Likely you will also need to add ntpd.exe to the Windows
Firewall, to allow it to accept incoming connections.
Using fixed scaling and bipolar display
Version for Internet-synced sources, displays +/- 100 ms
An offset of +/- 100 milliseconds should be within the range
of most devices when synced to Internet sources. You may well do
better! As MRTG cannot plot negative numbers, I choose to plot the offset
plus a bias, with a fixed scaling which makes the zero offset line in the middle
of the graph. You need a command-line program to extract the output from an
NTP query command "ntpq -c rv". As MRTG requires Perl, I wrote this
simple program in Perl as
well:
File: GetNTP.pl |
$ntp_str = `ntpq -c rv $ARGV[0]`;
$val = (split(/\,/,$ntp_str))[20];
$val =~ s/offset=//i;
$val = int ($val + 100);
if ($val < 0) {
$val = 0;
}
print "0\n";
print "$val\n";
print "0\n";
print "0\n";
|
To test whether this is working, get a command prompt, CD to
your MRTG bin directory (e.g. C:\mrtg\bin\), and enter the command:
perl GetNTP.pl pc-name
pc-name can be this PC, or another one on your network.
You would expect to get back a four-line response, where "109" is the
offset plus 100 milliseconds in the example below:
0
109
0
0
Here's a sample of the output, although this PC keeps rather
more accurate time than the +/- 100 ms scale shows. You can click on the
graph to see the four time periods which MRTG normally displays:
Here is a sample of the output with +/- 3ms scale, click on
the graph for more
examples:
IPv6 note
If you are running version 4.2.4 or earlier of ntp, and you
have Windows Vista, Windows-7/8 or later installed, it's possible that you have
both IPv4 and IPv6 working on your network. The IPv6 is started
automatically on these later operating systems.

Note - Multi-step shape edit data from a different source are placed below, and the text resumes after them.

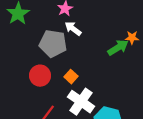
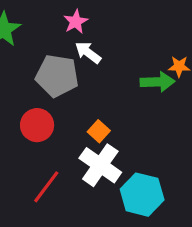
green arrow: (118, 48) -> (157, 82), turned 30
orange square: (71, 77) -> (99, 131), moved

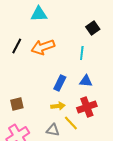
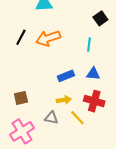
blue rectangle: (60, 83) -> (66, 76), turned 42
red cross: (87, 107) -> (94, 101), turned 36
gray triangle: (53, 130) -> (51, 118), moved

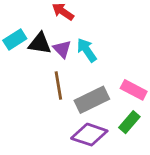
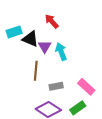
gray rectangle: (92, 100) -> (56, 86), size x0.6

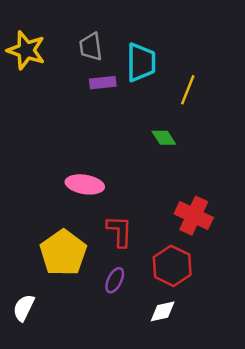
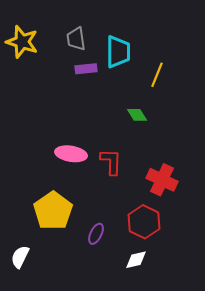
red L-shape: (120, 231) -> (111, 162), moved

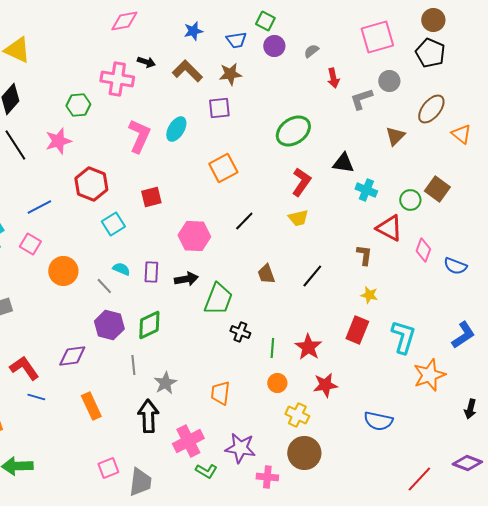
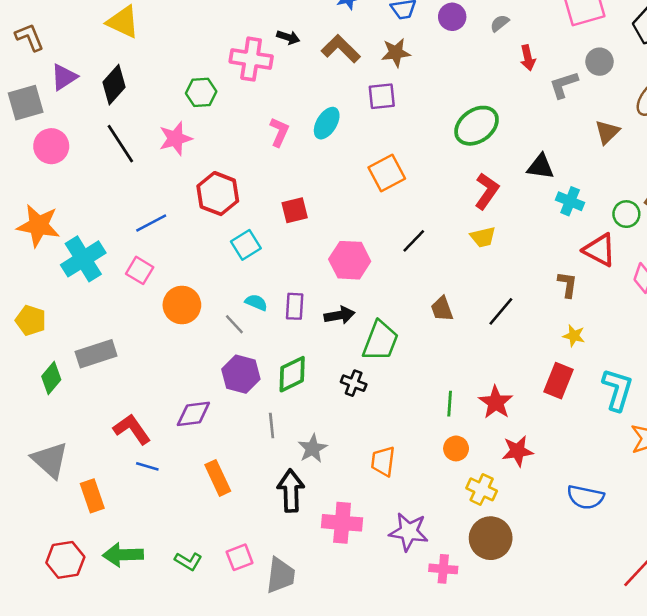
pink L-shape: (139, 136) -> (279, 132), size x0.7
black cross: (240, 332) -> (354, 383), moved
pink cross: (188, 441) -> (342, 523), turned 32
green L-shape: (206, 471) -> (188, 561), moved

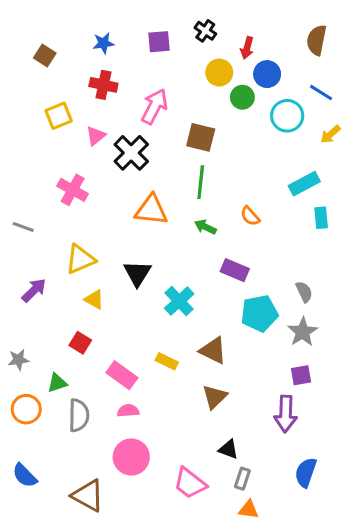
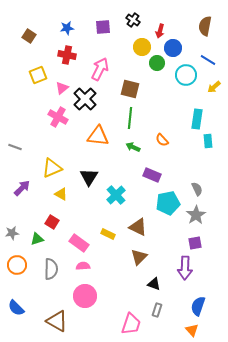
cyan rectangle: (304, 184) -> (197, 119), turned -54
pink cross: (73, 190) -> (58, 117), moved
green triangle: (57, 383) -> (37, 239), moved
black triangle: (228, 449) -> (154, 284), moved
pink trapezoid: (190, 483) -> (131, 324), moved, turned -110
orange triangle: (249, 510) -> (192, 330), moved, turned 40

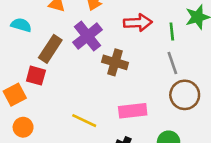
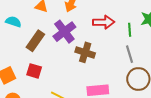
red square: (36, 76) -> (34, 71), moved

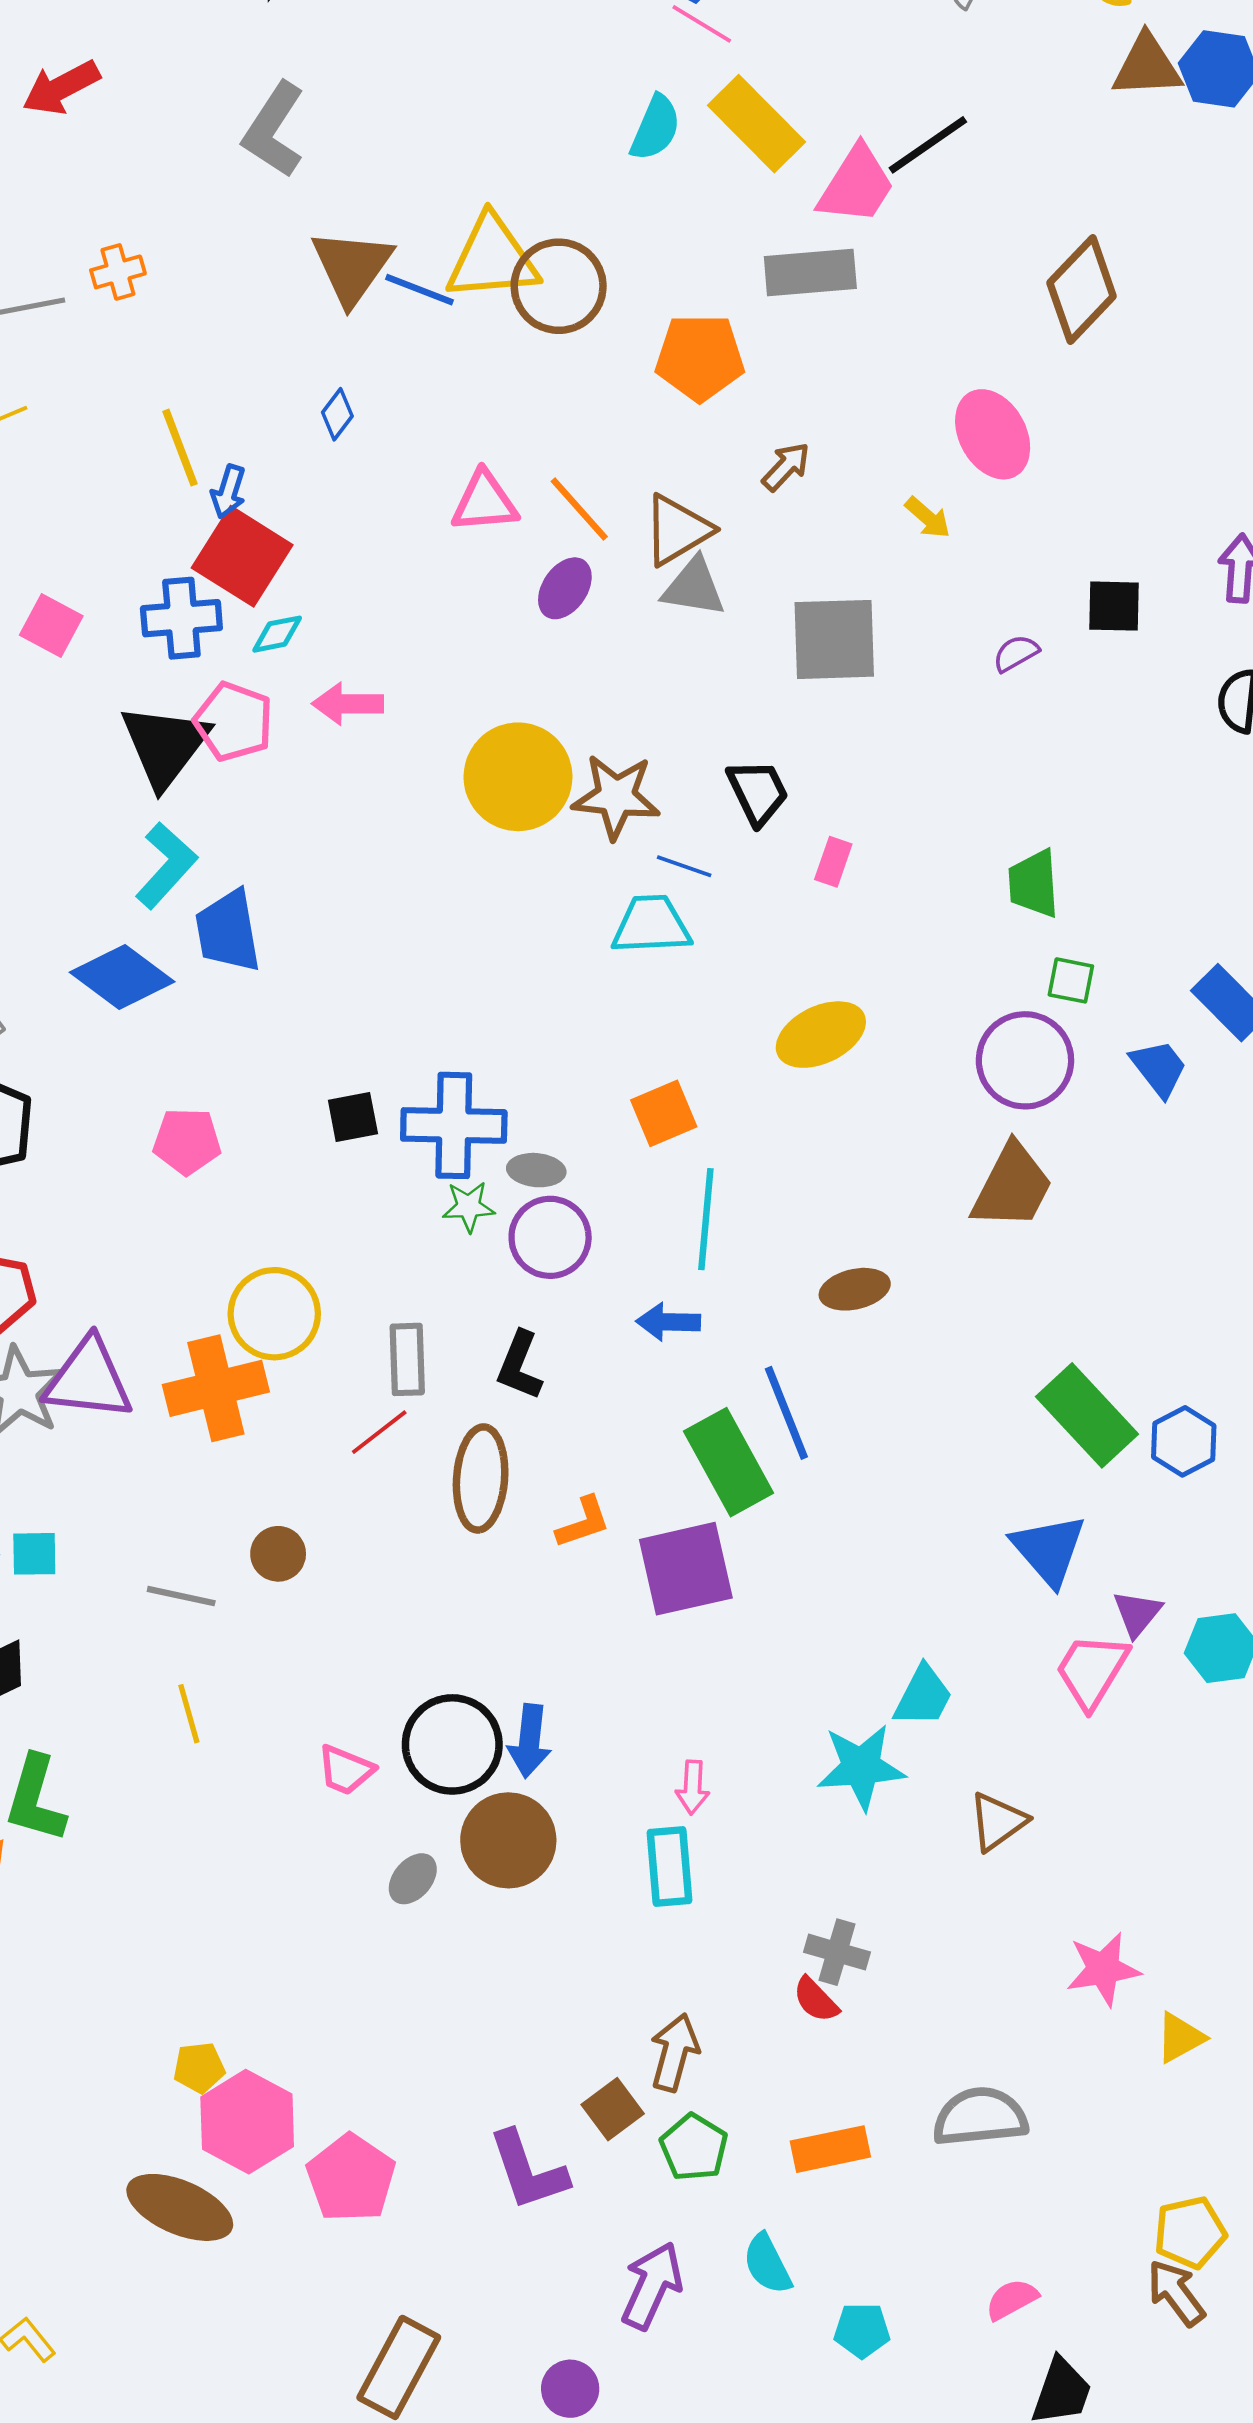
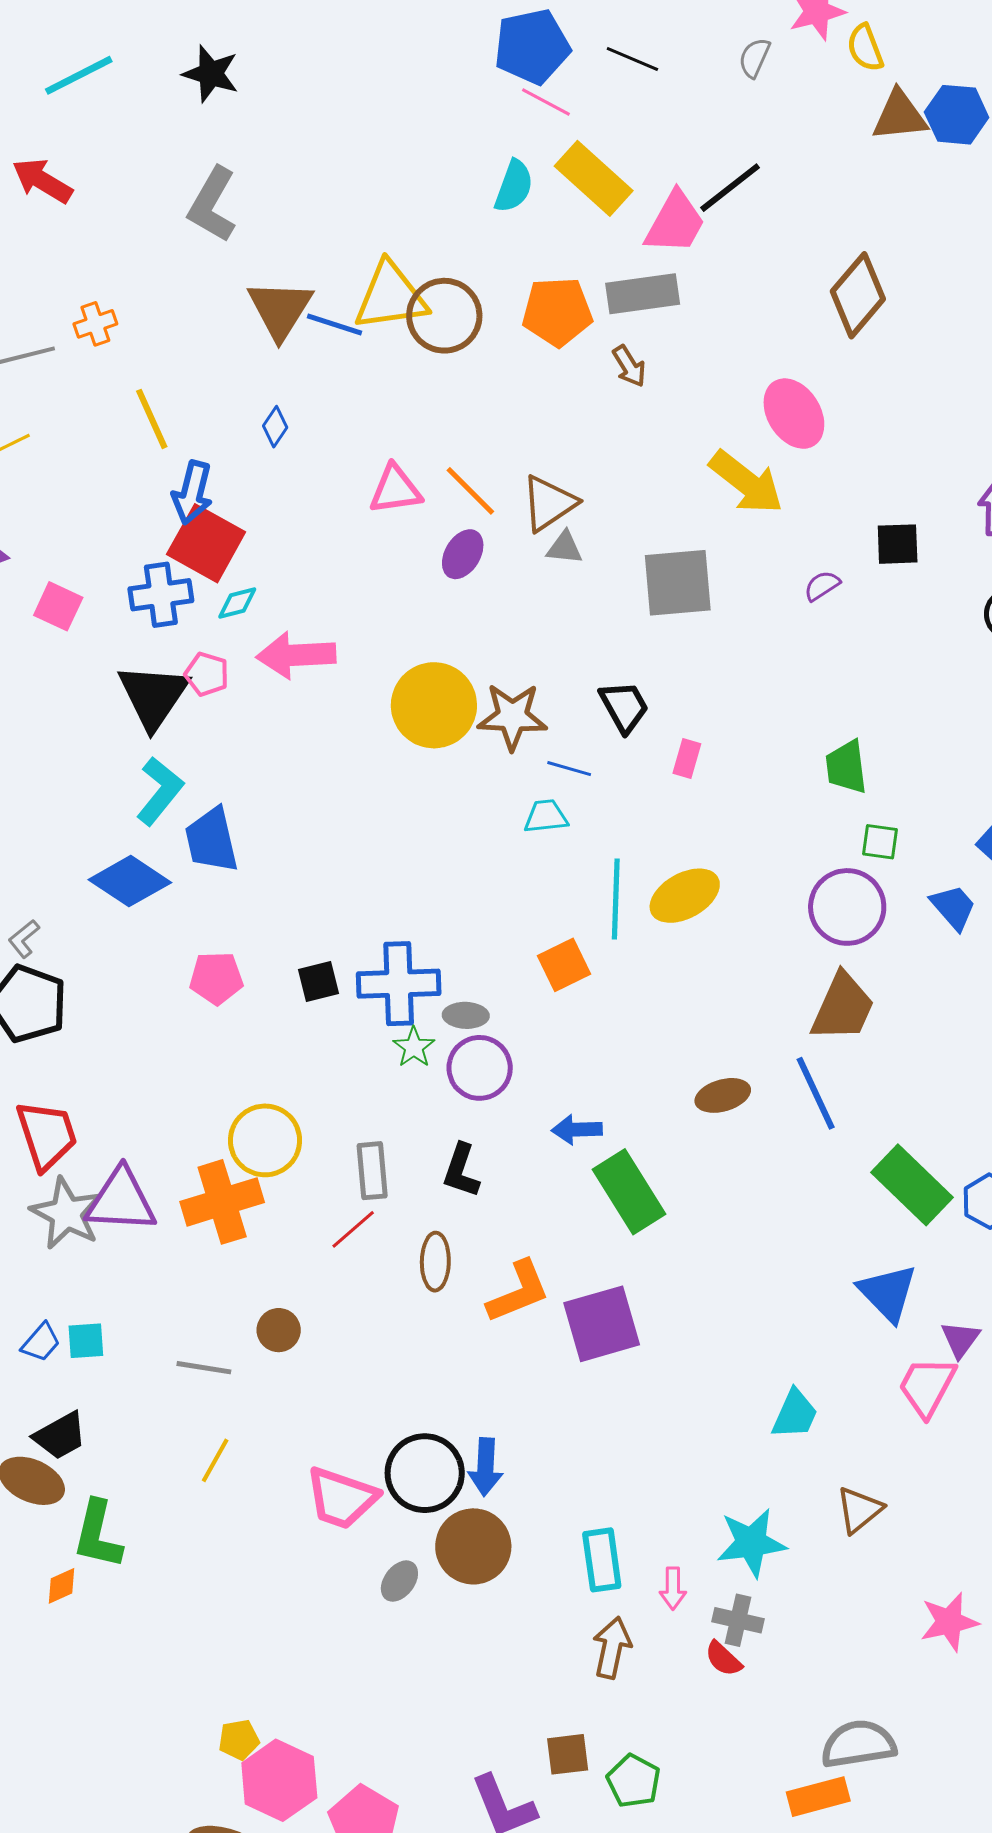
red arrow: (61, 88) -> (42, 181), turned 62
orange pentagon: (700, 357) -> (557, 312), moved
yellow line: (180, 448) -> (152, 419), moved
brown arrow: (786, 467) -> (629, 366), moved, turned 108
blue arrow: (228, 492) -> (192, 493), size x1.5
yellow arrow: (928, 518) -> (746, 482), size x2.0
gray triangle: (694, 587) -> (564, 548), size x0.7
pink arrow: (348, 704) -> (296, 655), size x1.4
pink pentagon: (234, 722) -> (207, 674), size x0.7
cyan trapezoid: (651, 925) -> (546, 816), size x0.7
pink pentagon: (187, 1141) -> (216, 978), moved
green star: (469, 1207) -> (414, 1047), turned -30
cyan line: (706, 1219) -> (616, 899), moved
blue line: (786, 1413) -> (816, 1093), moved
green rectangle: (729, 1462) -> (629, 1192), moved
brown ellipse: (481, 1478) -> (435, 1262), size x0.7
orange L-shape: (583, 1522) -> (518, 1292), size x1.5
yellow line: (189, 1714) -> (215, 1460), turned 48
cyan star: (861, 1767) -> (751, 1543), moved
pink trapezoid: (346, 1770) -> (342, 1498), size x1.6
pink arrow: (693, 1787) -> (673, 1588), moved
brown arrow: (674, 2052) -> (612, 1648), moved
brown square: (613, 2109) -> (568, 1754), turned 33
orange rectangle: (830, 2149) -> (818, 1797), moved

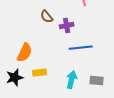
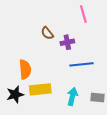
orange semicircle: (25, 53) -> (25, 69), turned -30
yellow rectangle: (40, 73) -> (40, 89), size x1.5

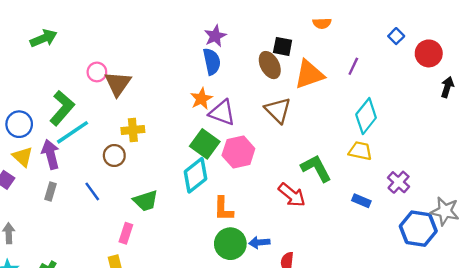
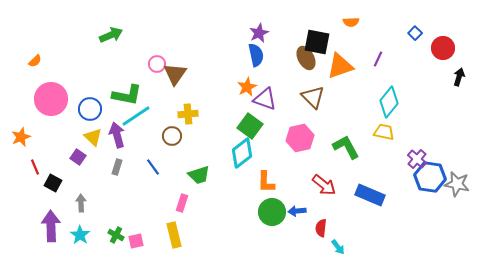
black square: (283, 46) -> (317, 42), size x1.5
green L-shape: (62, 108) -> (127, 95), turned 60
pink hexagon: (238, 152) -> (300, 138), moved
red arrow: (292, 195) -> (324, 185), moved
blue rectangle: (361, 201) -> (370, 195), moved, size x1.8
blue hexagon: (418, 229) -> (430, 177), moved

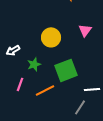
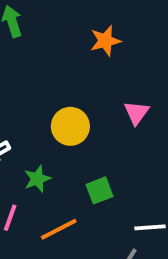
green square: (66, 70) -> (100, 190), size x0.6

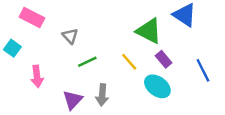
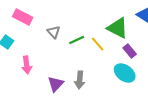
green line: (87, 62) -> (77, 40), moved
yellow line: (129, 62) -> (98, 44), moved

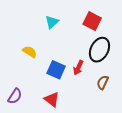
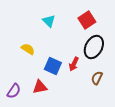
red square: (92, 21) -> (87, 20), turned 30
cyan triangle: (52, 22) -> (49, 21), turned -32
red triangle: (52, 99) -> (40, 87), moved, turned -49

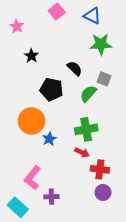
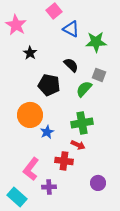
blue triangle: (92, 16) -> (71, 29), moved
pink star: (17, 26) -> (16, 25), size x1.5
red cross: (100, 169) -> (64, 161), moved

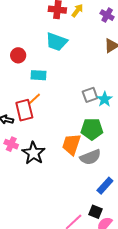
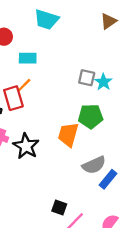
gray square: (90, 95) -> (87, 78), turned 35
gray semicircle: (90, 157) -> (94, 165), moved
black square: (96, 212) -> (59, 208), moved

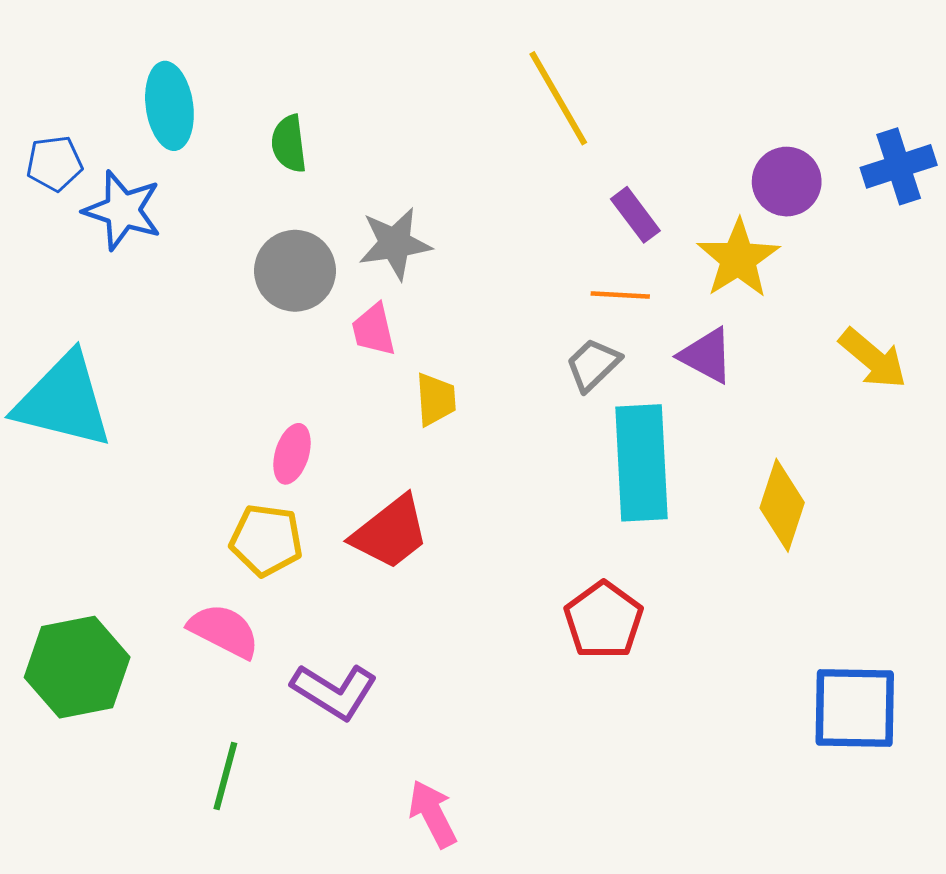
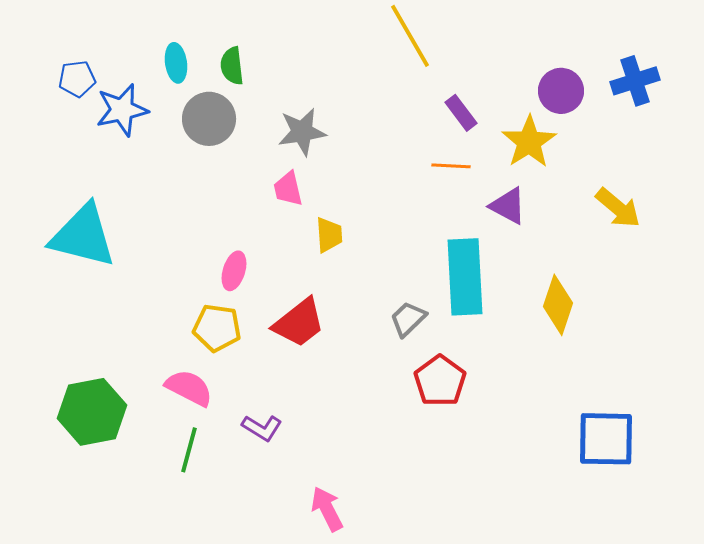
cyan ellipse: (169, 106) -> (176, 63), moved, size x0.7
blue star: (123, 210) -> (122, 110), turned -30
gray circle: (295, 271) -> (209, 119), moved
gray trapezoid: (593, 365) -> (408, 319), moved
purple L-shape: (334, 691) -> (262, 428), size x0.7
green line: (225, 776) -> (189, 450), moved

I found that under these
circumstances, using the ntpq <local-pc-name> didn't work, possibly
because the ntpd wasn't binding to both the IPv4 and IPv6 addresses (this is
still under investigation). To get this to work properly, I found that you
could either:
- use the IPv4 numeric address in the mrtg.cfg Target line
- add an entry to \etc\hosts for the PC such as:
192.168.0.5 pc-name
For the local PC, use the form:
Target[odin_ntp]: `perl GetNTP.pl 127.0.0.1`
Adding a "zero" line in the middle of the graph
By making the MaxBytes and MaxBytes2 values different, you can get MaxBytes
plotted as a red dotted line on the graph, nicely indicating the nominal value if you make MaxBytes half MaxBytes2.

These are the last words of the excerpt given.